- Born: 30 March 1857 Craigend, Perthshire, Scotland
- Died: 23 October 1942 (aged 85) Cape Town, South Africa
- Education: University of Glasgow
- Spouse(s): Mary Mackintosh Young (1902–1921); Matabele Thompson (m.1928)
- Children: 3 sons
- Engineering career
- Discipline: Civil Engineer
- Significant design: Woodhead Dam

= Thomas Stewart (civil engineer) =

South African civil engineer (1857–1942)

Thomas Stewart (30 March 1857 – 23 October 1942) was a hydraulic engineer, who was born in Scotland and died at Cape Town, South Africa. He designed the Woodhead Dam, which was named an International Historic Civil Engineering Landmark by the American Society of Civil Engineers in 2008. He was called the "father of consulting engineering in South Africa" and the "first South African consulting engineer".

== Life ==
Stewart was born at Craigend, Perthshire, Scotland on 30 March 1857. At age 16, he became a student of D.H. Halkett in Alyth. In 1876, he was named an assistant at the Glasgow Corporation Waterworks. He studied at the University of Glasgow. In 1881, he was an assistant to John Wolfe-Barry. In 1882, he was named by Crown Agents for the Colonies as an assistant to J.G. Gamble for water supply and irrigation in the Cape Colony.

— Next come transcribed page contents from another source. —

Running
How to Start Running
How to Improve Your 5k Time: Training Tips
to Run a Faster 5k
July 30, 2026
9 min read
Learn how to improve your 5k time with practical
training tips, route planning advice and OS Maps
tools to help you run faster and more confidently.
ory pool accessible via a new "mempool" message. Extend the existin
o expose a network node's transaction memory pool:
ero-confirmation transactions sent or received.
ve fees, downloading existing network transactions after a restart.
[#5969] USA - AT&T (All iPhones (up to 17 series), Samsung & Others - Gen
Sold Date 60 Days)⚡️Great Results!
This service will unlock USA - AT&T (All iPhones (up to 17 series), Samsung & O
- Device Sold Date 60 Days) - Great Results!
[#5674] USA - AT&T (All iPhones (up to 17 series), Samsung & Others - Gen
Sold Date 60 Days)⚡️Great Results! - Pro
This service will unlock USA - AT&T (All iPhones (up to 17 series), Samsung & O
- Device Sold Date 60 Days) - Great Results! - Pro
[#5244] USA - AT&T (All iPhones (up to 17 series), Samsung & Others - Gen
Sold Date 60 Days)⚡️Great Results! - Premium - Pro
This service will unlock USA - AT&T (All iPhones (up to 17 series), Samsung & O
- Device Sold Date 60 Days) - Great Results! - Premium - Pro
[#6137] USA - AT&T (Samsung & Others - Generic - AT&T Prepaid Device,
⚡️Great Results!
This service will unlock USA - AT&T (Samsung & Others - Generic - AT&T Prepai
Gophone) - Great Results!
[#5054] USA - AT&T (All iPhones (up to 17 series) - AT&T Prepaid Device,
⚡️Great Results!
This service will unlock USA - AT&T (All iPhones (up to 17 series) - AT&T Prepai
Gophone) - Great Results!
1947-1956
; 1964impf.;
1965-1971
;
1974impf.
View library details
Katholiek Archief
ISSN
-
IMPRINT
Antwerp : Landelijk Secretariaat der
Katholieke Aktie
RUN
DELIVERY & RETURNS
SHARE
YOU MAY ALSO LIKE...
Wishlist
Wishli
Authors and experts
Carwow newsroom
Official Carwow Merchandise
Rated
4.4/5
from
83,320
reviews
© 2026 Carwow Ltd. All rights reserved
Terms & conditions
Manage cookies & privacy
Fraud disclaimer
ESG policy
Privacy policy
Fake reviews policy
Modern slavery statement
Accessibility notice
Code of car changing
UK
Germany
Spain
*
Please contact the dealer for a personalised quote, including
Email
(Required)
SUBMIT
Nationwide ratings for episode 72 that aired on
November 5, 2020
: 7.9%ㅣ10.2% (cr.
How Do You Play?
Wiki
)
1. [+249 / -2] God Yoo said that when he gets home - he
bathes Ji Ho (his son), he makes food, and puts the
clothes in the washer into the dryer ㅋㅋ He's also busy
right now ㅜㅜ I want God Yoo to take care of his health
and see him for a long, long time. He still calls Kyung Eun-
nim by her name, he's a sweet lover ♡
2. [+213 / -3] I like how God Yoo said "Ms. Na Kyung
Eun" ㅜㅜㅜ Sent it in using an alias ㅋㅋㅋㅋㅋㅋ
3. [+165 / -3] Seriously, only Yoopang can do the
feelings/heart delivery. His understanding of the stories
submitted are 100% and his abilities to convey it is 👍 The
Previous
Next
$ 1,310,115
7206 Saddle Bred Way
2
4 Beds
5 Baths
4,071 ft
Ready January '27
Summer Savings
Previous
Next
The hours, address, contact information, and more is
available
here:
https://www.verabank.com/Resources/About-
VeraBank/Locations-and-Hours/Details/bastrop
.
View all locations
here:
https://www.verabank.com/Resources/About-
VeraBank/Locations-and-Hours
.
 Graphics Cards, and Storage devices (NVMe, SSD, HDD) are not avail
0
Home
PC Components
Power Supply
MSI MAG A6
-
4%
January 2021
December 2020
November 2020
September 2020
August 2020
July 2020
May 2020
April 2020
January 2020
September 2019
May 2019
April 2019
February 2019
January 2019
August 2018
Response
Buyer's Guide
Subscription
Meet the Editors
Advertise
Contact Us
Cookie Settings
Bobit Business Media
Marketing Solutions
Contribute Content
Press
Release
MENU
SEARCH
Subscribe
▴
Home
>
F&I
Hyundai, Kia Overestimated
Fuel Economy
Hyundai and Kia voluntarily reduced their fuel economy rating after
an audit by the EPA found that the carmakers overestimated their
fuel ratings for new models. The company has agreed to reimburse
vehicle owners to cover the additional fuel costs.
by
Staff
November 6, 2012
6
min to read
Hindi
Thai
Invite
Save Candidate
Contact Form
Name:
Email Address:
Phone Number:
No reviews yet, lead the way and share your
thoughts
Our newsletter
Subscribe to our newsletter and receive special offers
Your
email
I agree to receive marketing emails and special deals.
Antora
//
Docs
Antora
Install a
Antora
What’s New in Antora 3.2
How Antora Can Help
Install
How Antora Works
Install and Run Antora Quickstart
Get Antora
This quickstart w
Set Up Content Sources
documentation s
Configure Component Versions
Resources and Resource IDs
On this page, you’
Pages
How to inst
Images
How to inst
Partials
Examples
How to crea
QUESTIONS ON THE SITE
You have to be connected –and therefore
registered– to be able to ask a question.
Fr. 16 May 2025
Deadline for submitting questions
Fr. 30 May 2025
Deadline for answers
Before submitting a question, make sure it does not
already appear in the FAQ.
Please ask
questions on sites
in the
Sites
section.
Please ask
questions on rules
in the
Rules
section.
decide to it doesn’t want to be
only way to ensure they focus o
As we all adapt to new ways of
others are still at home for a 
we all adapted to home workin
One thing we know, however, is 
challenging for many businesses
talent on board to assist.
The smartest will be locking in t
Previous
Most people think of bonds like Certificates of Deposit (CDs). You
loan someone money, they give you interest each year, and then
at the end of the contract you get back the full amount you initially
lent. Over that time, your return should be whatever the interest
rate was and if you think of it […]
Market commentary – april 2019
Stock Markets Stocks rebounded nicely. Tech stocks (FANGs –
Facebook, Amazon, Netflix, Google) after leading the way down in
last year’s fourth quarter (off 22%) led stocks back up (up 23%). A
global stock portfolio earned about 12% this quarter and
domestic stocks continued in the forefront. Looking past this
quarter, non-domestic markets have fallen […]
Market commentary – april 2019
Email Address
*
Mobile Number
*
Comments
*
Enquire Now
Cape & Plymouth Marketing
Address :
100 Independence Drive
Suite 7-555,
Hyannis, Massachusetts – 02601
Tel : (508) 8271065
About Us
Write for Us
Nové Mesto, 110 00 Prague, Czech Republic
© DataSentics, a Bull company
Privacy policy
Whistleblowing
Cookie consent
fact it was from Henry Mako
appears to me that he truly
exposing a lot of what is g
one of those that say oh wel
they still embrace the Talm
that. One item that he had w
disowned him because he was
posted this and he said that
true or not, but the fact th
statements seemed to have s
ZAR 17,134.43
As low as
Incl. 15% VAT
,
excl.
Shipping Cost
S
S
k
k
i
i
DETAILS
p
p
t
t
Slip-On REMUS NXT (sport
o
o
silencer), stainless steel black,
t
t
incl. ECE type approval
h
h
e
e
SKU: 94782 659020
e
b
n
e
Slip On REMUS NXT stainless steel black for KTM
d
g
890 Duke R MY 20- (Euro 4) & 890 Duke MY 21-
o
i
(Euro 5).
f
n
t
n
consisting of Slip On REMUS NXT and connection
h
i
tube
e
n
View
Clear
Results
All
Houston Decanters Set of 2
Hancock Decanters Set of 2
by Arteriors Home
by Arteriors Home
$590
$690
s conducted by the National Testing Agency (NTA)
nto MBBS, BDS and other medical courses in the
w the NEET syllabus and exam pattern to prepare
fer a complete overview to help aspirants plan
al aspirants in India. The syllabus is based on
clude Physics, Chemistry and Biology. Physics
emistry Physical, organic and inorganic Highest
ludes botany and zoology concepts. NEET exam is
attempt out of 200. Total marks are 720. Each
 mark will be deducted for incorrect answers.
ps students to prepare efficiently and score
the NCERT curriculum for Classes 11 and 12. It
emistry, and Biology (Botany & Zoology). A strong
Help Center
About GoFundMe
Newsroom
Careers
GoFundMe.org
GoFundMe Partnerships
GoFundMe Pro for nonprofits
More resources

He resigned from Government Service in 1886, visited Britain, and returned to South Africa as resident engineer for the Cradock waterworks. He designed the waterworks for Wynberg. In 1892, he began a private practice in Cape Town. His early projects included the design and construction of five reservoirs on Table Mountain. These were Woodhead, Hely-Hutchinson, Alexandra, Victoria, and De Villiers. He went on to build other reservoirs, waterworks, and wastewater treatment plants in South Africa.

In the Second Boer War, he was a major without pay in the Royal Engineers. He worked in the construction of defence works.

In 1902, he married Mary Mackintosh Young. They had three sons. She died in 1921. In 1928, he married Matabele, widow of F.R. Thompson.

He was a member of the Institution of Civil Engineers, the second president of the Cape Society of Engineers, and a president of the Royal Society of South Africa.

Stewart died at Kenilworth, Cape Town at the age of 85.